Both parents worked multiple jobs in Georgia, often in fast food restaurants and in factories. Patty and her husband, Brian both went to Lilburn middle school but the two didn’t officially meet until 1995 at a Braves game. His family worked in the energy space and owned a technical publishing company that Brian took over after college.

 In 2020 the pair joined forces combining each of their 25+ years of experience to launch their own joint venture PJ media holdings. Focused within the energy industry, the company specializes in consulting and training for energy employees. PBJ media holdings is a Women Owned Small Business through the SBA and a certified minority business enterprise.

Through the Community Foundation for northeast Georgia, the couple started the Thumann foundation, a nonprofit organization that awards grants to other established nonprofits in the community impacting children’s life through health, nutrition, safety, and education.

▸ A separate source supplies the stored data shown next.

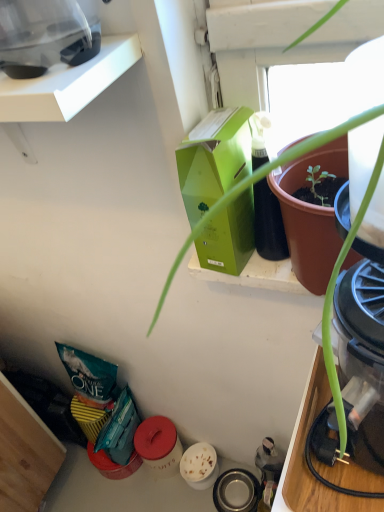 Question: Considering the relative sizes of transparent plastic blender at upper left, the first appliance from the top, and green matte box at upper center in the image provided, is transparent plastic blender at upper left, the first appliance from the top, smaller than green matte box at upper center?

Choices:
 (A) no
 (B) yes

Answer: (A)

Question: Can you confirm if transparent plastic blender at upper left, which ranks as the second appliance in back-to-front order, is taller than green matte box at upper center?

Choices:
 (A) yes
 (B) no

Answer: (A)

Question: Considering the relative positions of transparent plastic blender at upper left, the second appliance in the bottom-to-top sequence, and green matte box at upper center in the image provided, is transparent plastic blender at upper left, the second appliance in the bottom-to-top sequence, to the left of green matte box at upper center from the viewer's perspective?

Choices:
 (A) no
 (B) yes

Answer: (B)

Question: Does transparent plastic blender at upper left, the second appliance in the bottom-to-top sequence, come in front of green matte box at upper center?

Choices:
 (A) no
 (B) yes

Answer: (B)

Question: Can you confirm if transparent plastic blender at upper left, placed as the 1th appliance when sorted from left to right, is positioned to the right of green matte box at upper center?

Choices:
 (A) no
 (B) yes

Answer: (A)

Question: Can we say transparent plastic blender at upper left, which is the first appliance from front to back, lies outside green matte box at upper center?

Choices:
 (A) no
 (B) yes

Answer: (B)

Question: Is metallic stainless steel bowl at lower center, arranged as the first appliance when viewed from the right, wider than green matte box at upper center?

Choices:
 (A) yes
 (B) no

Answer: (A)

Question: From a real-world perspective, is metallic stainless steel bowl at lower center, the second appliance from the top, physically below green matte box at upper center?

Choices:
 (A) no
 (B) yes

Answer: (B)

Question: Considering the relative positions of metallic stainless steel bowl at lower center, arranged as the first appliance when viewed from the right, and green matte box at upper center in the image provided, is metallic stainless steel bowl at lower center, arranged as the first appliance when viewed from the right, behind green matte box at upper center?

Choices:
 (A) no
 (B) yes

Answer: (B)

Question: Does metallic stainless steel bowl at lower center, placed as the first appliance when sorted from bottom to top, have a lesser width compared to green matte box at upper center?

Choices:
 (A) yes
 (B) no

Answer: (B)

Question: Is metallic stainless steel bowl at lower center, the 2th appliance positioned from the left, next to green matte box at upper center?

Choices:
 (A) yes
 (B) no

Answer: (B)

Question: Are metallic stainless steel bowl at lower center, placed as the first appliance when sorted from bottom to top, and green matte box at upper center far apart?

Choices:
 (A) yes
 (B) no

Answer: (B)

Question: Could you tell me if transparent plastic blender at upper left, which is counted as the 2th appliance, starting from the right, is facing metallic stainless steel bowl at lower center, which is the second appliance in front-to-back order?

Choices:
 (A) no
 (B) yes

Answer: (A)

Thumann serves on several boards around Gwinnett County SW Gwinnett Chamber of Commerce, Good Samaritan Health Center of Gwinnett, and MRC GEM, where she serves as the Vice Chair of the board of directors and COO of the organization. “I never considered myself a public servant, but it has been so rewarding to do so much great work within my community. Engagement and service became my passions, without ever working towards or realizing it,” she stated.

Summarizing evolving landscapes across the years, she added “I didn’t grow up with this with the diversity we have today and only as an adult have I learned to appreciate it. There are so many different nationalities, languages and international businesses here. Gwinnett represents the world.”

The grand tour of Eagle Rock Studios was quite the revelation for the novice visitor. The expansive space is the largest stage complex under one roof in the United States with 465,000 square feet of space. There are three locations: Norcross Studios, Stone Mountain Studios, and Skyland Studios.

Described as an “under one roof” studio operating system, Eagle Rock Studios includes covered basecamp areas at both Best Friend Road and Stone Mountain facilities.

From 2017 to 2022, The CW’s Dynasty was filmed in Eagle Rock’s Norcross location.

 Eagle Rock Studios Atlanta was carefully designed to be flexible, comfortable, and timesaving for each production. One of the many unique features that Eagle Rock Studios Atlanta provides are the 3 breezeways located throughout the facility. The breezeways enable the ease of flow between stages, basecamp, shops, storage, and offices. Productions found the Main Breezeway to be appealing because it gives them the option to have a covered, on-premises basecamp area.